As is the standard in tv, where there’s piles and piles of tape but the audience sees about seven or eight inches of it, our segment was probably pretty quick. But we were talking then and are here now to say that the stereotype of romance readers is wrong. Romance readers are smart, erudite, clever, and tired of being dismissed as undersexed, overweight frustrated women. I hope that our enthusiasm and love of romance came across. If you like romance novels as much as we do, we’re glad you’re here.
ETA: There is a link to the video online if you’d like to see it for yourself.
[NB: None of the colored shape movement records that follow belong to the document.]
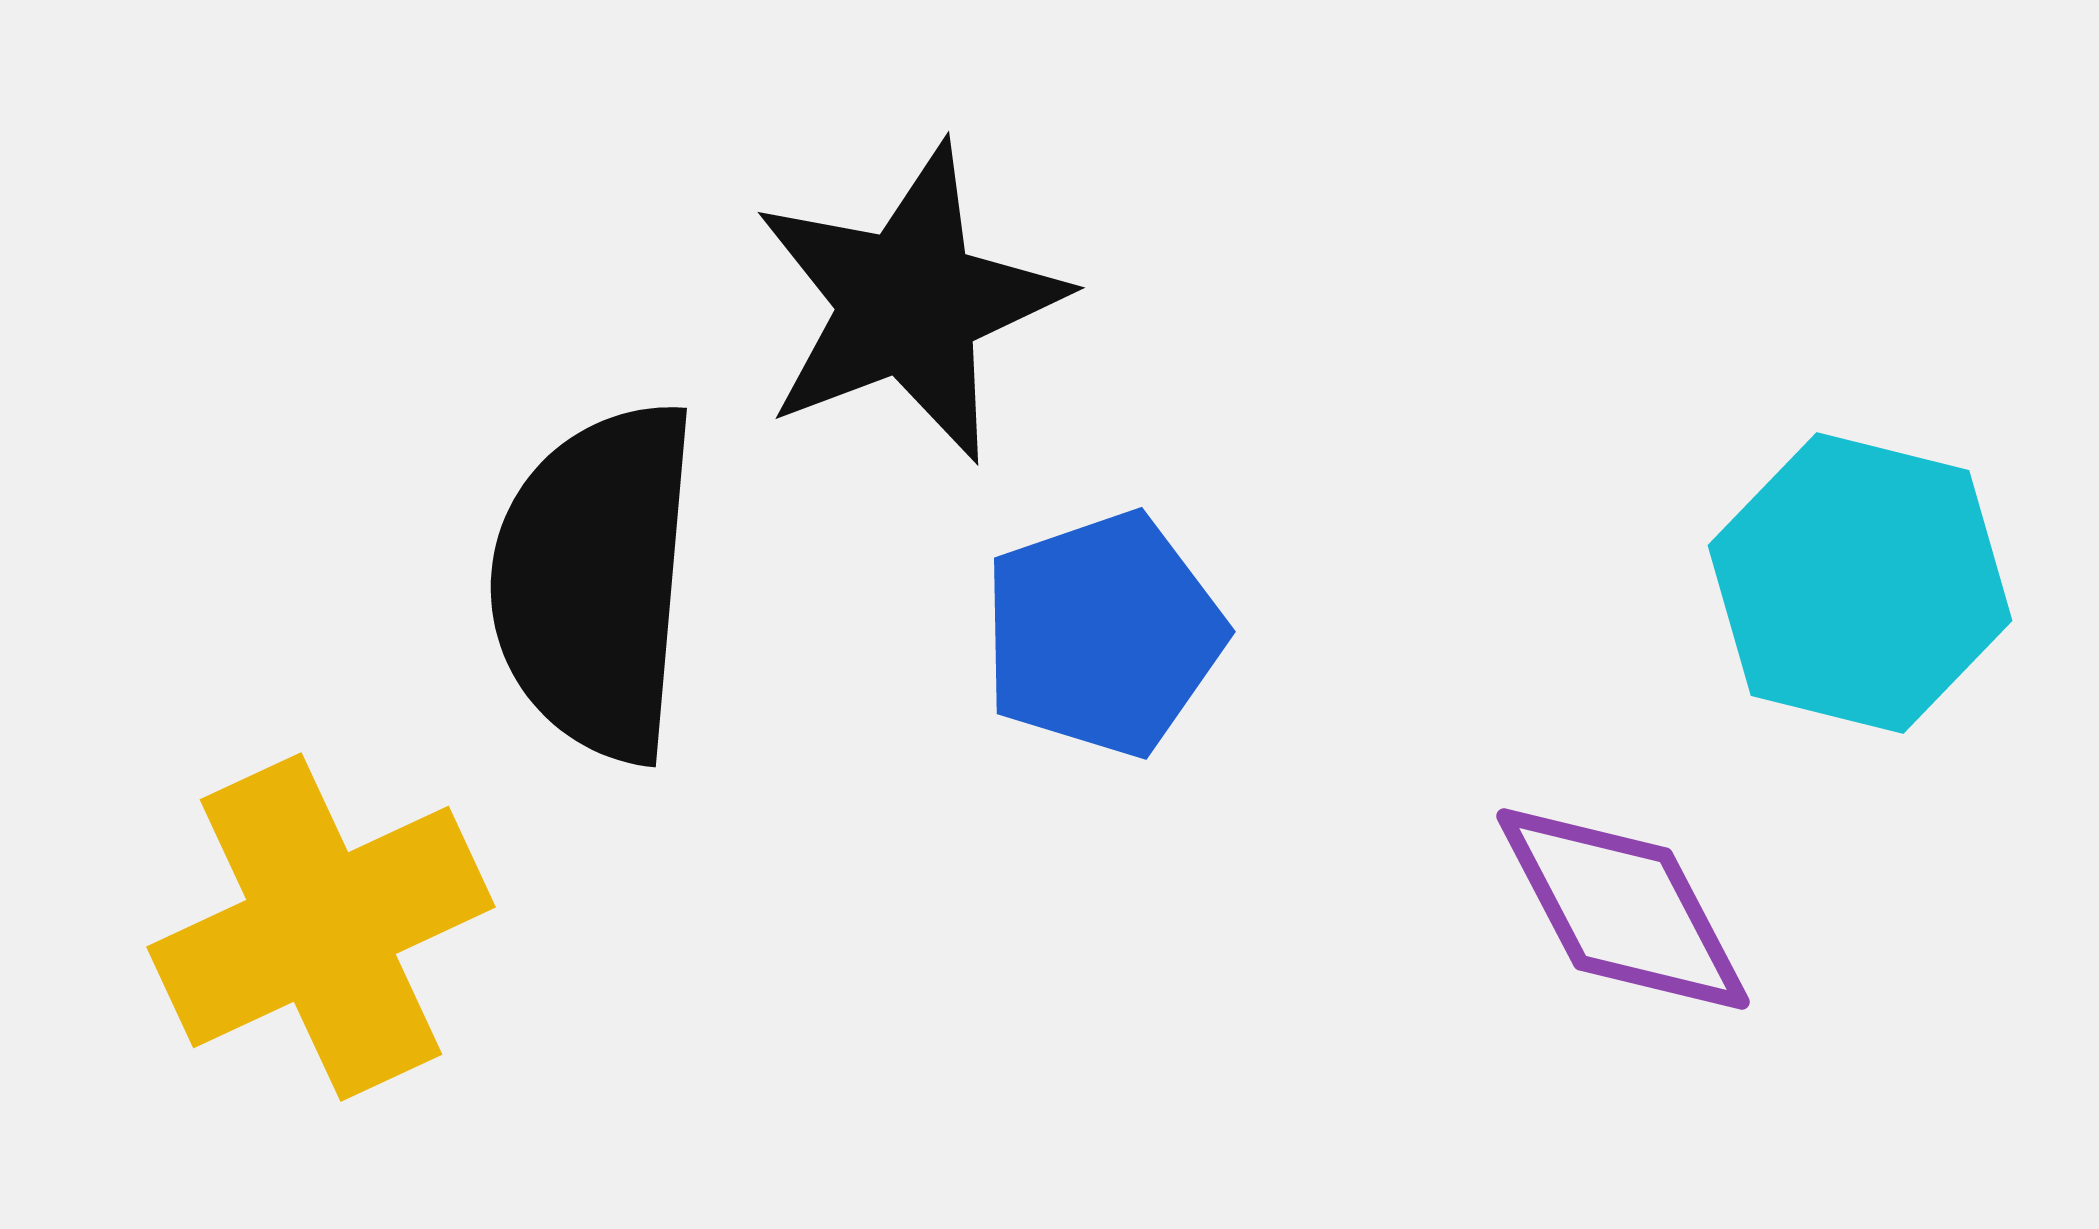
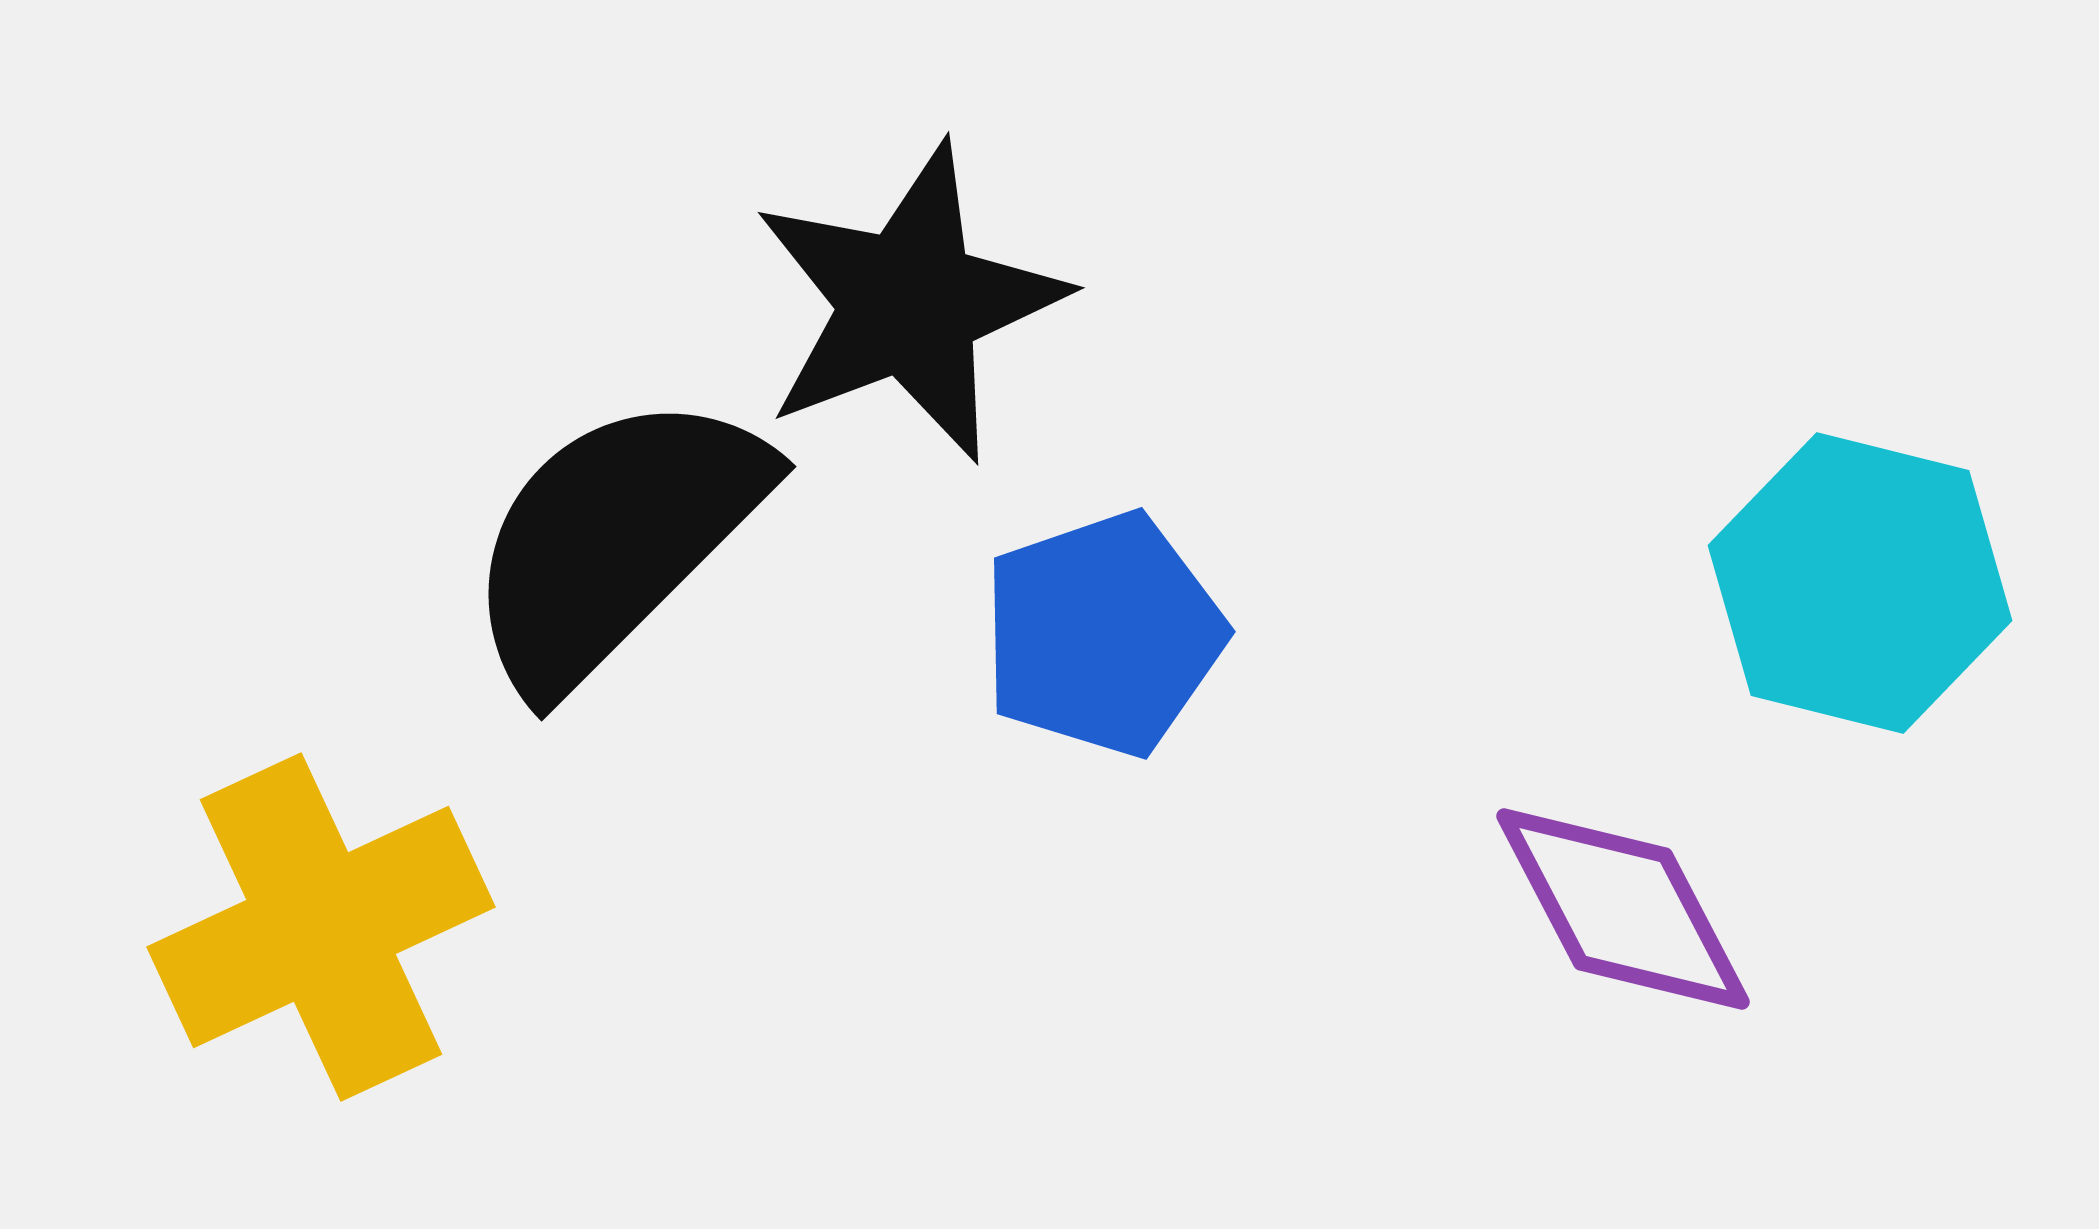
black semicircle: moved 20 px right, 41 px up; rotated 40 degrees clockwise
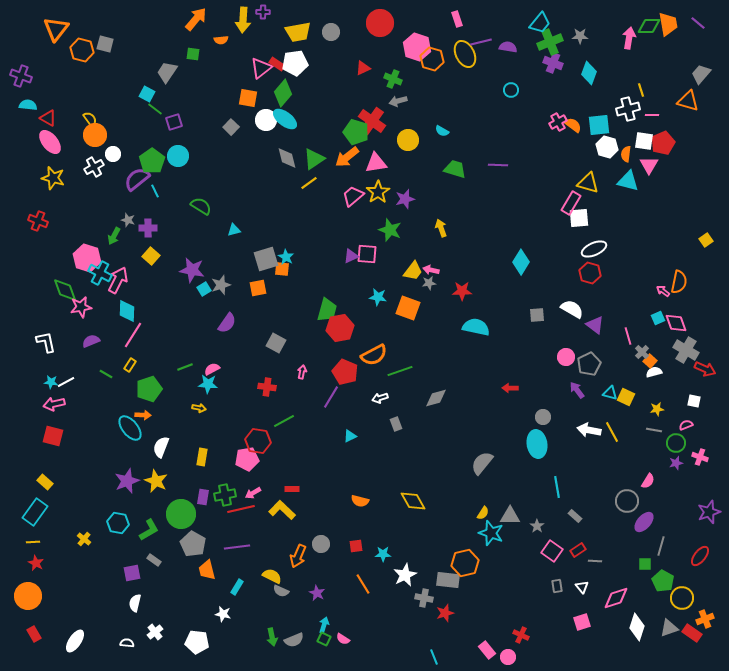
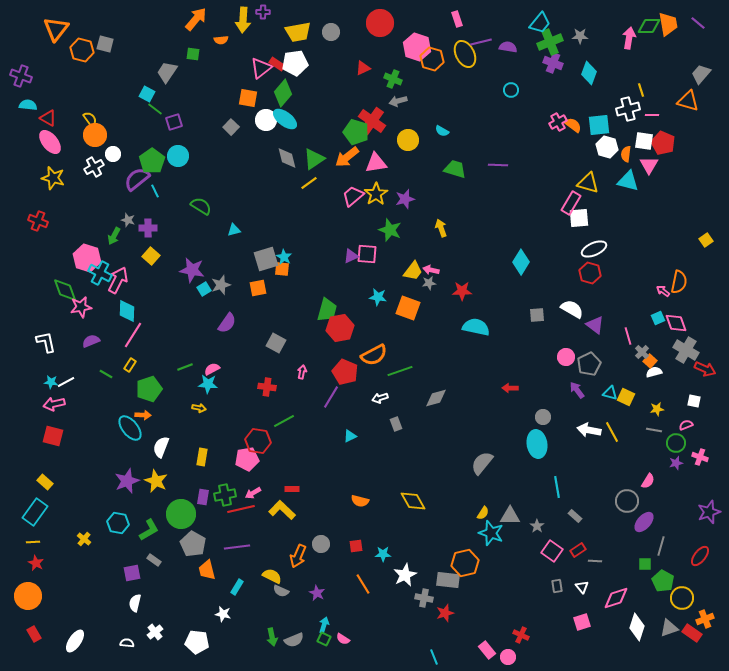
red pentagon at (663, 143): rotated 25 degrees counterclockwise
yellow star at (378, 192): moved 2 px left, 2 px down
cyan star at (286, 257): moved 2 px left
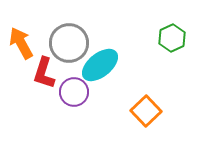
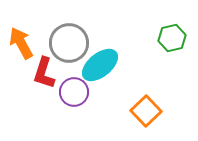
green hexagon: rotated 12 degrees clockwise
My comments after I watched it for the first time are below – click the “more more more” for, well, more more more.
I just saw the Today Show segment in pacific time – I’m not sure why so much airtime was devoted to Sex & The City, though it probably is the most current and stylish representation of the romantic happy ending that’s familiar to folks outside the romance genre group. But Nora kicked ass, and if you saw those two ladies looking up at Patrick Dempsey and George Clooney, that was indeed Lisa Kleypas and Barbara Caridad Ferrer.
It just occurred to me that people who attend this conference might be more likely to have bubble-thought dreams of meeting Kleypas and Ferrer than Clooney or Dempsey. But anyway.
I was on and while I couldn’t hear what I said (I was in the lobby bar having begged a hotel employee to turn up one of the bar televisions) I think it was the part wherein I compared romance novels to really good sex. So let me tell you some of what everyone else said because they were much more awesome than I could possibly describe.
Jane started out by identifying herself and her profession (attorney, general mastermind of organization) and said that she reads romance because of the assurance of a happy ending, and that they all end in happiness and redemption. She was also the origin of the idea that the stereotypical romance reader is a myth – and that we are the typical romance reader.
Kassia Krozser was kickass. She talked about her favorite books, and about the powerful experiences found in romance novels. Marcella White Campbell’s interview was so good that I nearly had to sit down on the floor to keep myself from jumping up and down and doing a happy dance. She said that there’s something in romance for everyone, and between the beginning and the happy ending, there can be comedy, drama, fear, hope, triumph and that’s why she continually goes back to her favorite books: they stand up to rereadings and they never get old.
When I was about to go over for my turn, someone over my shoulder (I don’t remember who, I’m sorry) said something along the lines of, “When is someone going to say something about the sex?” So I said, “I will.”
So when I was asked, like the others, “Why do you read romance novels,” the answer I gave was that there’s no shortage of unhappiness in the news right now, that it’s so easy to become overwhelmed with bad news, and romance novels guarantee a happy ending, that every thing will work out ok. When asked to elaborate as to why I like the happy ending, why I like romance novels so much, I said, “Well, romance novels are like really good sex.”
And there you have the soundbite.
I’m bummed out that Jane, Kassia, and Marcella’s comments weren’t included because they were so very excellent. But the RWA Conference on the whole looked incredible – and the shots of the literacy signing, which raised nearly $60k, were impressive. Romance fans, I think, came across as excited, stylish women who are devoted to reading and to romance. It’s a slight change on the fumpy unsatisfied housewife theme, and I like the subtext of the updated reference to romance readers, brought about by the billions of dollars sold and the millions of books sold as well. I hope the update continues so that romance readers are more accurately represented for who we are, and how diverse and amazing our readership is. Happiness is never chic, but I think the perception of romance readers has once again improved.